Keynote talk
in
Workshop: Optimal Transport and Machine Learning
Enabling integrated analysis of single-cell multi-omic datasets with optimal transport
Pinar Demetci
In this work, I will present an application of optimal transport to integrate multi-modal biological datasets. Cells in multicellular organisms specialize to carry out different functions despite having the same genetic material. This is thanks to cell-type-specific gene regulation and misregulation of genes can result in disease.

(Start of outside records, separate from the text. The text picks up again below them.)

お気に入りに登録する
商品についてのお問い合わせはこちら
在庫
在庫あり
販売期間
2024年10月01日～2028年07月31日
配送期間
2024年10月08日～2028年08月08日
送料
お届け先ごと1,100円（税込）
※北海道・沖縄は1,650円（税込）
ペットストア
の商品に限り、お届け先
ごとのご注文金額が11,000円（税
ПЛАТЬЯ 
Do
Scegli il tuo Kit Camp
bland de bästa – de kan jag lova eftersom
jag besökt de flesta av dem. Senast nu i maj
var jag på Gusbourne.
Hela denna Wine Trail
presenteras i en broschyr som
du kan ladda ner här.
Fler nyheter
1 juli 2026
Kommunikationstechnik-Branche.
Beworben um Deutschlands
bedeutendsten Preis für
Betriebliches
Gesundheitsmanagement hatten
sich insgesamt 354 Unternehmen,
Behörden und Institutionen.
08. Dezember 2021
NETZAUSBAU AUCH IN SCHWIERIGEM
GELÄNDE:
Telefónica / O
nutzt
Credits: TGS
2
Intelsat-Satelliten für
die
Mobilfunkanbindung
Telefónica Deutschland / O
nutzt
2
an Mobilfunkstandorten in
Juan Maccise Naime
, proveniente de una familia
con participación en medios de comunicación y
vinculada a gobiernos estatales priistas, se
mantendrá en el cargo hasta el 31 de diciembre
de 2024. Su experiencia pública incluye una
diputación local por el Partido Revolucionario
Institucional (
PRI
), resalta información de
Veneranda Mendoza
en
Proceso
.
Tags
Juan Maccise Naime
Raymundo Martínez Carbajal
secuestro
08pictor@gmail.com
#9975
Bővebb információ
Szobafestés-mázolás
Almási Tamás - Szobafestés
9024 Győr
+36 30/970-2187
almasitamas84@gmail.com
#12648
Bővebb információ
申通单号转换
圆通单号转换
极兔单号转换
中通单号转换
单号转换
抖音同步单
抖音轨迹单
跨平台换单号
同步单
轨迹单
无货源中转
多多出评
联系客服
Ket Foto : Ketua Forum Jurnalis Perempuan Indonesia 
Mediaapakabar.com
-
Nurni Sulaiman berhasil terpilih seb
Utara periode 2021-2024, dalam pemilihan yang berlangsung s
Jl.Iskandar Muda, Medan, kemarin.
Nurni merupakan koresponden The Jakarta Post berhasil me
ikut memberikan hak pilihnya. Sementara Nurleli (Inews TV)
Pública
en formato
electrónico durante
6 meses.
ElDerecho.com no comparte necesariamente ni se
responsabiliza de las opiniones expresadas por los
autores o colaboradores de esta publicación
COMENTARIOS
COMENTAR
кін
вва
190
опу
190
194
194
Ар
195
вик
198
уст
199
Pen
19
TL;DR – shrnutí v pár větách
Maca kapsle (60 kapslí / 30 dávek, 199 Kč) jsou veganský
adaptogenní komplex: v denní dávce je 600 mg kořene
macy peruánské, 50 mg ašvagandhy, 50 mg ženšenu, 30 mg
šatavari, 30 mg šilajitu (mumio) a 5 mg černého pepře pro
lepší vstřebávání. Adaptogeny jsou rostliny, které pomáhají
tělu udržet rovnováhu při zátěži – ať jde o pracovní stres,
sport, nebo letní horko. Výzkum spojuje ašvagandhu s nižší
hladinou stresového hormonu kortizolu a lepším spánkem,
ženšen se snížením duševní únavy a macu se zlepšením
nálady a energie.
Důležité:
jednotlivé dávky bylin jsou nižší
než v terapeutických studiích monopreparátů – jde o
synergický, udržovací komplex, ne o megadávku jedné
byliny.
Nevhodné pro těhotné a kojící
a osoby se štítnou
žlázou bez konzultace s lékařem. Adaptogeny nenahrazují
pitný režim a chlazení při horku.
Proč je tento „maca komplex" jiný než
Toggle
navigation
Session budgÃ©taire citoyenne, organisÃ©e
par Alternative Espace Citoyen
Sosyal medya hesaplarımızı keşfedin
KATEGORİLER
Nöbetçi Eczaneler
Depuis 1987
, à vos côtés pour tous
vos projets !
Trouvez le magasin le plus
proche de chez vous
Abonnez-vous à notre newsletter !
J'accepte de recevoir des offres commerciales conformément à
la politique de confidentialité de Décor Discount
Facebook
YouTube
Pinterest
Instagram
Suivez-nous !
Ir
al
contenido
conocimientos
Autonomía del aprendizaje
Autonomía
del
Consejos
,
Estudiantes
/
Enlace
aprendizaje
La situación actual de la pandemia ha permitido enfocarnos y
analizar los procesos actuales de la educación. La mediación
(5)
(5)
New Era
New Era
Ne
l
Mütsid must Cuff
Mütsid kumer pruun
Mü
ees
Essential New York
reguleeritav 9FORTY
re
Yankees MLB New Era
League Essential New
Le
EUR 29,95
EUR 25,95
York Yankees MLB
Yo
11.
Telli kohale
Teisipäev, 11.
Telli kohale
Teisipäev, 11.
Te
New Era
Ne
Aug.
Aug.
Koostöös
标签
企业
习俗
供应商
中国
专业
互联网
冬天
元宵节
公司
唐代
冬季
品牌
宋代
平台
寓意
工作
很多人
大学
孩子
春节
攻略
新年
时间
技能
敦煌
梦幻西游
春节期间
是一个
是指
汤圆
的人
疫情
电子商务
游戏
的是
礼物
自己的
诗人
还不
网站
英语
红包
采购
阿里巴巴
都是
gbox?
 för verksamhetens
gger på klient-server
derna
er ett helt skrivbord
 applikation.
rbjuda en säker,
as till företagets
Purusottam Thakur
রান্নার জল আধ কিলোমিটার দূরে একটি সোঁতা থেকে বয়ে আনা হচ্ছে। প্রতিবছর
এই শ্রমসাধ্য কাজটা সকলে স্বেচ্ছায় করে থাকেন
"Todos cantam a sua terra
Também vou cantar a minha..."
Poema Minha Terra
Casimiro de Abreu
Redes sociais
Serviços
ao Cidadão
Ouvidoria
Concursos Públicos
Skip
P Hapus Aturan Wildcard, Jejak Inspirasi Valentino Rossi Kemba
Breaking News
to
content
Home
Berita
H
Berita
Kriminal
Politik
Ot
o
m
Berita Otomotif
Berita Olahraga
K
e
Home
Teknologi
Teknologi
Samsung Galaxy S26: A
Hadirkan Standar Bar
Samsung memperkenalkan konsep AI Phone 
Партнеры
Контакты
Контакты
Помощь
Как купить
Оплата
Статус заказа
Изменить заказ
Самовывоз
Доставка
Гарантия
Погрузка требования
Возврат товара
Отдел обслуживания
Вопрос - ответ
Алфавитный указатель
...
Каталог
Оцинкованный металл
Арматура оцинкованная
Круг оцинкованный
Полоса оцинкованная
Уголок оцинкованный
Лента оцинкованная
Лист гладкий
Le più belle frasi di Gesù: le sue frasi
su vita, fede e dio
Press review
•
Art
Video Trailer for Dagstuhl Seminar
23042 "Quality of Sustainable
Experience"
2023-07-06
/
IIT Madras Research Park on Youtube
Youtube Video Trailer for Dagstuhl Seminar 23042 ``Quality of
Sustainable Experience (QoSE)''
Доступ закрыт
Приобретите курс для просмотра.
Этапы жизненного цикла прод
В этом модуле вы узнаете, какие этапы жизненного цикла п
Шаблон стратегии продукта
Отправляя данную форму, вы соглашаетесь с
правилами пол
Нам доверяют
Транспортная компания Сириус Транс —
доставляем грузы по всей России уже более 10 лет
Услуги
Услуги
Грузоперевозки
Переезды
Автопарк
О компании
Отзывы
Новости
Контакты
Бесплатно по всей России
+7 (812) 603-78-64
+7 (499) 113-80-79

With today’s sequencing technologies, we can take measurements at the single-cell resolution and probe different aspects of the genome that influence gene regulation, such as chemical modifications on the DNA, its 3D structure, etc. Jointly studying these measurements will give a holistic view of the regulatory mechanisms. However, with a few exceptions, applying multiple technologies on the same single cell is not possible. Then, computational integration of separately taken multi-modal genomic (“multi-omic”) measurements is crucial to enable joint analyses. This task requires an unsupervised approach due to the lack of correspondences known as a priori. We present an algorithm, Single Cell alignment with Optimal Transport (SCOT), that relies on Gromov-Wasserstein optimal transport to align single-cell multi-omic datasets. We show that SCOT yields alignments competitive with state-of-the-art and unlike previous methods, can approximately self-tune its hyperparameters by tracking the Gromov-Wasserstein distance between the aligned datasets. With its unbalanced multi-modal extension, it can integrate more than two datasets and yields quality alignments in different scenarios of disproportionate cell type representation across measurements.